→ **Work to be completed**:
Where the line containing "The image size is (1024, 2550)." appears in the records below, begin there and output each line verbatim through the last line.

→ **Dataset**:
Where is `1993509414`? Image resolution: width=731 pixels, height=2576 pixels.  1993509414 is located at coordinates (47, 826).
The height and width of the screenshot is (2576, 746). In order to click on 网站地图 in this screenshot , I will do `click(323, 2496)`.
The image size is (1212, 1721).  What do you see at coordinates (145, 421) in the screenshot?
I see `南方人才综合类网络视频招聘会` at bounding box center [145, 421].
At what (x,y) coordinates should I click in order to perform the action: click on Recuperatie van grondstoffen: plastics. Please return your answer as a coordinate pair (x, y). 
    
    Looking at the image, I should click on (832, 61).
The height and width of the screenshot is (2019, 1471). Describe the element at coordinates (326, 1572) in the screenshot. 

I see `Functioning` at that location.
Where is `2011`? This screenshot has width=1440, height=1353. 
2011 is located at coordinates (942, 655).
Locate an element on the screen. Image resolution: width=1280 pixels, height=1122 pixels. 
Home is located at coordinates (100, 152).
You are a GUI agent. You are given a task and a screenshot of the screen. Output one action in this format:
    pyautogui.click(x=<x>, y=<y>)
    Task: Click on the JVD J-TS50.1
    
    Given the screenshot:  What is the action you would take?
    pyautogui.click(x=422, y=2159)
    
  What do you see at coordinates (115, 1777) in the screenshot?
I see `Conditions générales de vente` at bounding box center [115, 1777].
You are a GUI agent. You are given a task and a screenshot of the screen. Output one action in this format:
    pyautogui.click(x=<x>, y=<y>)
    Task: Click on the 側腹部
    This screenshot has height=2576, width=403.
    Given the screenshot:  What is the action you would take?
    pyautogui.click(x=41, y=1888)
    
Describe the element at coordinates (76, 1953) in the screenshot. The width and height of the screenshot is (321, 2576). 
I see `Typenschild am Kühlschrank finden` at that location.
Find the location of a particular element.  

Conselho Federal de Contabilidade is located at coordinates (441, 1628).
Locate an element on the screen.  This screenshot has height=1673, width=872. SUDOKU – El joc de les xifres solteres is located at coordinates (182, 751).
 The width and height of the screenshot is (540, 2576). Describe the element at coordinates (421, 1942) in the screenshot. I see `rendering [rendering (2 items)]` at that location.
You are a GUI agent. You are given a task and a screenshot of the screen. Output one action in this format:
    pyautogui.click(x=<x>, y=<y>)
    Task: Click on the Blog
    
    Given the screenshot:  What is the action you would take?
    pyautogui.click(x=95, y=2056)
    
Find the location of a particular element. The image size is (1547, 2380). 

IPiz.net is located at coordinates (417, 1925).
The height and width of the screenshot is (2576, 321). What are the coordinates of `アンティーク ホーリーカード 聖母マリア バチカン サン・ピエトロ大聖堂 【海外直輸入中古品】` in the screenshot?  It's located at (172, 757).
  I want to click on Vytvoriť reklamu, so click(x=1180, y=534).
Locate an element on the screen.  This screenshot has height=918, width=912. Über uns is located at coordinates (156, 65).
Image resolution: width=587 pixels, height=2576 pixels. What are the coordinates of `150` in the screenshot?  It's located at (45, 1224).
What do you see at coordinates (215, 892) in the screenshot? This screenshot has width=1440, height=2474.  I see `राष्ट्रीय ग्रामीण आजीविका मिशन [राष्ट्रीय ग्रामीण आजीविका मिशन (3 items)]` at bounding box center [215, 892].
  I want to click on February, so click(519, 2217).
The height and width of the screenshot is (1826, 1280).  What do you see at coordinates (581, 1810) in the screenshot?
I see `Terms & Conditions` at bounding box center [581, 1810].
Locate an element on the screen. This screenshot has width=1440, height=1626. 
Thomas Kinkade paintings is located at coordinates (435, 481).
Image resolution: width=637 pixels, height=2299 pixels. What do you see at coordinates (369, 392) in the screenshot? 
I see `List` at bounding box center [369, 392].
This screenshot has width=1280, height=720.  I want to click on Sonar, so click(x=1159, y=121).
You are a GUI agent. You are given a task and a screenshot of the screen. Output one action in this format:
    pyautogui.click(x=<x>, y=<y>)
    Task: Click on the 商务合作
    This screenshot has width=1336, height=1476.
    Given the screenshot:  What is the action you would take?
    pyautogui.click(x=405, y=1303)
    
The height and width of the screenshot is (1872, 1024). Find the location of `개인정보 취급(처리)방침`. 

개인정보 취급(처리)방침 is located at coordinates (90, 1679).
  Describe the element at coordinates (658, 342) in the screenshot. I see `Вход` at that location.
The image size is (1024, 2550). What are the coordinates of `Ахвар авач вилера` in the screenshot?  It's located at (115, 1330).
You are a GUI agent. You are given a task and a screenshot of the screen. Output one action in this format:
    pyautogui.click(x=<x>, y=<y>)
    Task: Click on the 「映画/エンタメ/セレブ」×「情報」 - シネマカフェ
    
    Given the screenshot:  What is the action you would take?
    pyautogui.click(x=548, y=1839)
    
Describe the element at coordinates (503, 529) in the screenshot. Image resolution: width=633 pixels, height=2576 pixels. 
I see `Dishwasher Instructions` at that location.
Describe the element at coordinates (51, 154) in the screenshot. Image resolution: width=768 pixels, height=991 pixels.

→ **Solution**:
The image size is (1024, 2550). What are the coordinates of `Ахвар авач вилера` in the screenshot?  It's located at (115, 1330).
You are a GUI agent. You are given a task and a screenshot of the screen. Output one action in this format:
    pyautogui.click(x=<x>, y=<y>)
    Task: Click on the 「映画/エンタメ/セレブ」×「情報」 - シネマカフェ
    
    Given the screenshot:  What is the action you would take?
    pyautogui.click(x=548, y=1839)
    
Describe the element at coordinates (503, 529) in the screenshot. Image resolution: width=633 pixels, height=2576 pixels. 
I see `Dishwasher Instructions` at that location.
Describe the element at coordinates (51, 154) in the screenshot. Image resolution: width=768 pixels, height=991 pixels.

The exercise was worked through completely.